EXERCISE:
Range to output from the entries below: the line containing "donde todos llevan el mismo diseño." through the line containing "camisetas deportivas, ropa". Set it down exactly, ends included, nothing else.

MATERIAL SHOWN:
<<<<

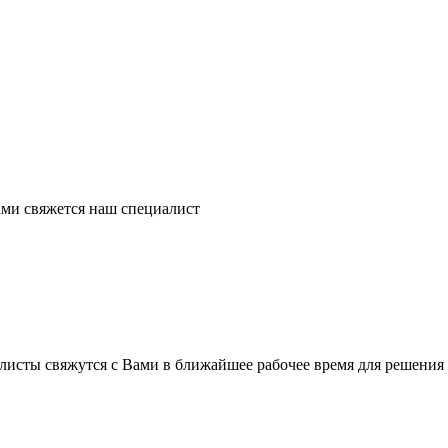
ми свяжется наш специалист
листы свяжутся с Вами в ближайшее рабочее время для решения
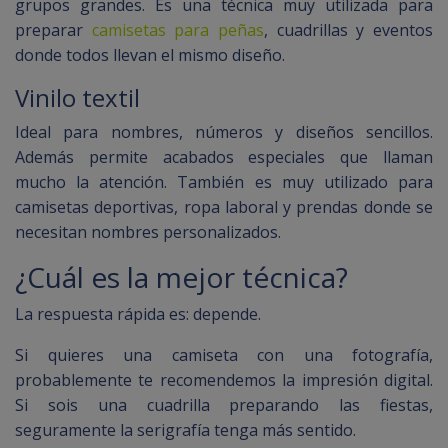
grupos grandes. Es una técnica muy utilizada para
preparar
camisetas para peñas
, cuadrillas y eventos
donde todos llevan el mismo diseño.
Vinilo textil
Ideal para nombres, números y diseños sencillos.
Además permite acabados especiales que llaman
mucho la atención. También es muy utilizado para
camisetas deportivas, ropa laboral y prendas donde se
necesitan nombres personalizados.
¿Cuál es la mejor técnica?
La respuesta rápida es: depende.
Si quieres una camiseta con una fotografía,
probablemente te recomendemos la impresión digital.
Si sois una cuadrilla preparando las fiestas,
seguramente la serigrafía tenga más sentido.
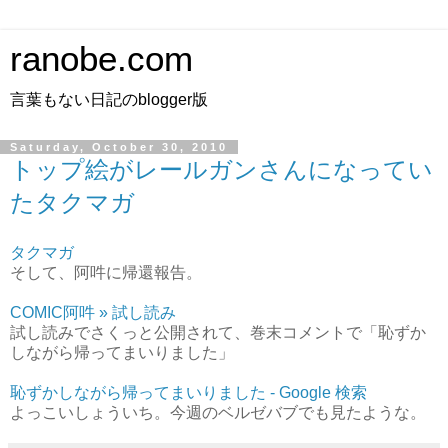
ranobe.com
言葉もない日記のblogger版
Saturday, October 30, 2010
トップ絵がレールガンさんになってい
たタクマガ
タクマガ
そして、阿吽に帰還報告。
COMIC阿吽 » 試し読み
試し読みでさくっと公開されて、巻末コメントで「恥ずか
しながら帰ってまいりました」
恥ずかしながら帰ってまいりました - Google 検索
よっこいしょういち。今週のベルゼバブでも見たような。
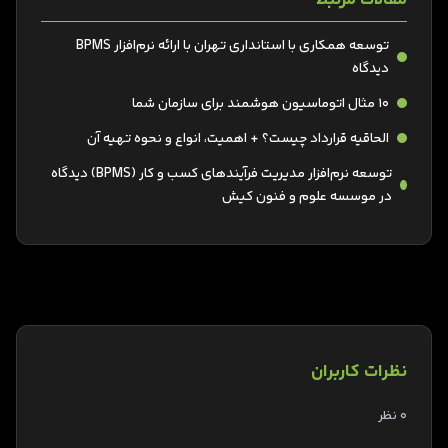
توسعه همکاری با استانداری تهران با ارائه نرم‌افزار BPMS
دیدگاه
۱۰ مثال اتوماسیون هوشمند برای سازمان شما
الحاقیه قرارداد چیست؟ + اهمیت، انواع و نحوه تهیه آن
توسعه نرم‌افزار مدیریت فرآیندهای کسب و کار (BPMS) دیدگاه
در موسسه علوم و فنون کیش
نظرات کاربران
0 نظر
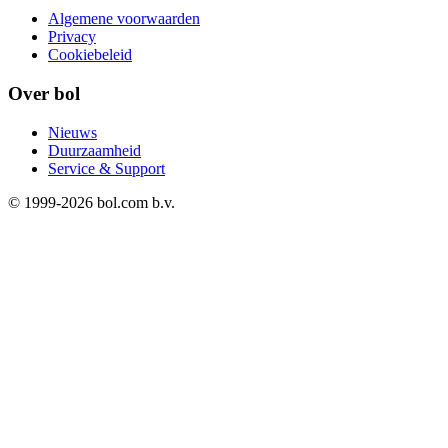
Algemene voorwaarden
Privacy
Cookiebeleid
Over bol
Nieuws
Duurzaamheid
Service & Support
© 1999-
2026
bol.com b.v.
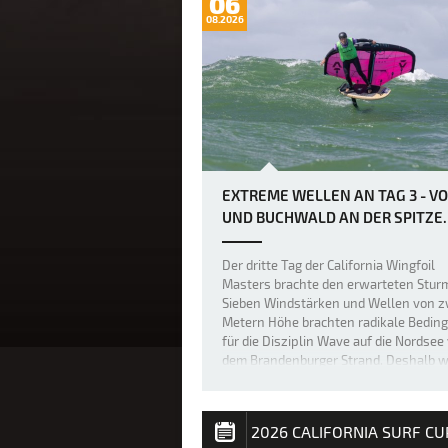
06
08.2026
EXTREME WELLEN AN TAG 3 - V
UND BUCHWALD AN DER SPITZE.
Der dritte Tag der California Wingfoil
Masters brachte den erwarteten Stur
Sieben Windstärken und Wellen von z
Metern Höhe brachten radikale Bedin
für die Disziplin Wave auf die Nordsee
dem Brandenburger Strand. Deshalb 
die erste Wave Elimination für die Jun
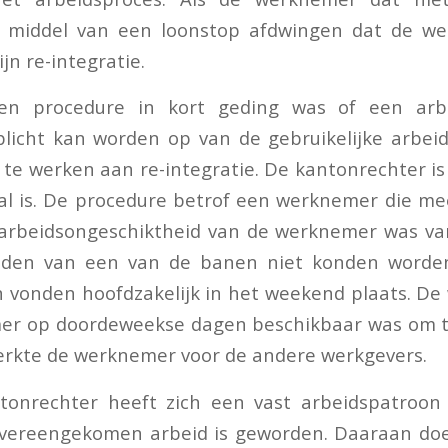
 middel van een loonstop afdwingen dat de w
jn re-integratie.
en procedure in kort geding was of een arbe
icht kan worden op van de gebruikelijke arbeid
 te werken aan re-integratie. De kantonrechter is
val is. De procedure betrof een werknemer die m
arbeidsongeschiktheid van de werknemer was van
den van een van de banen niet konden worden 
vonden hoofdzakelijk in het weekend plaats. De 
er op doordeweekse dagen beschikbaar was om te
erkte de werknemer voor de andere werkgevers.
tonrechter heeft zich een vast arbeidspatroon 
overeengekomen arbeid is geworden. Daaraan doet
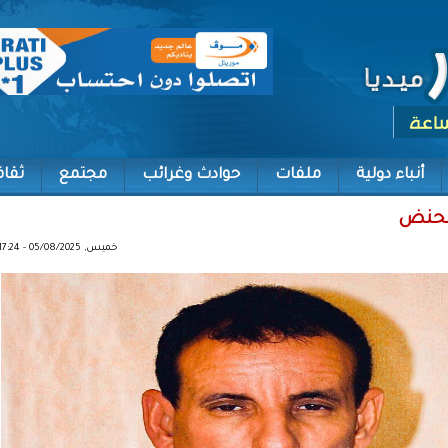
أنباء دولية
ملفات
حوادث وغرائب
مجتمع
ثقاف
 محنض
خميس, 05/08/2025 - 17:24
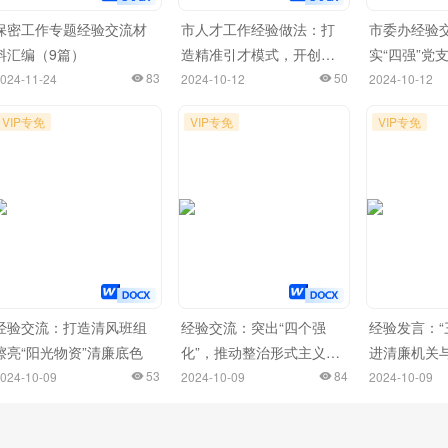
保密工作专题经验交流材
市人才工作经验做法：打
市委办经验
料汇编（9篇）
造精准引才模式，开创产
实“四强”党
83
才互融新局面
50
024-11-24
2024-10-12
2024-10-12
VIP专免
VIP专免
VIP专免
经验交流：打造清风班组
经验交流：突出“四个强
经验发言：“
擦亮“阳光物资”清廉底色
化”，推动整治形式主义为
进清廉机关
53
基层减负走深走实
84
合共建
024-10-09
2024-10-09
2024-10-09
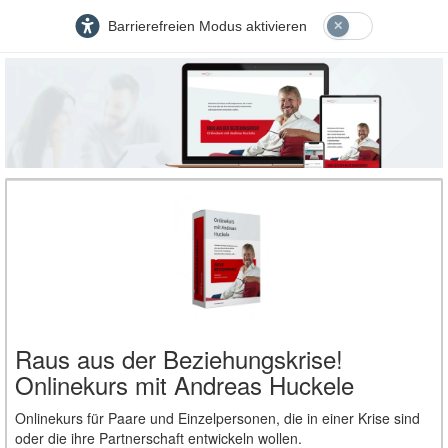
Barrierefreien Modus aktivieren
Raus aus der Beziehungskrise!
Onlinekurs mit Andreas Huckele
Onlinekurs für Paare und Einzelpersonen, die in einer Krise sind
oder die ihre Partnerschaft entwickeln wollen.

>>>>

EXPECTED ANSWER:
donde todos llevan el mismo diseño.
Vinilo textil
Ideal para nombres, números y diseños sencillos.
Además permite acabados especiales que llaman
mucho la atención. También es muy utilizado para
camisetas deportivas, ropa laboral y prendas donde se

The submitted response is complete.